This is also an incomplete suggestion and I'm looking forward about the replies from others. Esp. given the recent daemon/sysread thread where some framework for forking/daemon-use would be also have been useful for the larger picture (avoiding zombies and race conditions by not reinventing an (*) overly complex and fragile process management...).

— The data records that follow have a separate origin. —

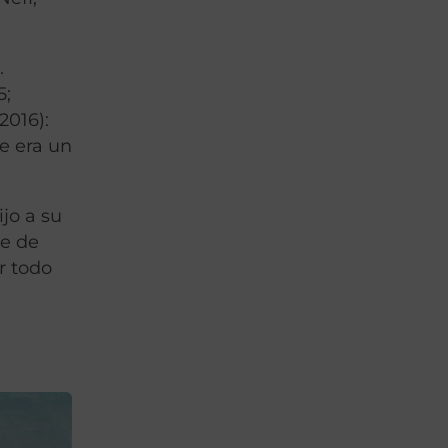
.
5;
2016):
ue era un
jo a su
re de
r todo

Ignoring threads and the module for now:
A true zombie is fairly lightweight and consists of not much more than kernel data containing the process exist status, which still needs to be returned to the invoking process or init. Check the man pages of perlvar (%SIG,SIGCHLD) and perlipc for details. You have zombies when you
- do not handle SIGCHLD with a signal handler exor
- do not wait for exiting children with wait or waitpid. If you have the full list of processes, you could use a non-blocking waitpid call in the parent to check/reap zombies (be very paranoid to avoid fragile code and races, and be prepared to allow for impossible bugs like this one: job-management vs. waitpid in the Perl Shell - which I still don't understand, despite my work-around).
Myself, I'd probably try the scrap from perldoc -f waitpid and add it to the parent process in a regularly visited code path.
Or better yet, grep docs and source of the fork manager module for interesting methods using wait/waitpid to avoid yet another run-in with races -> (*).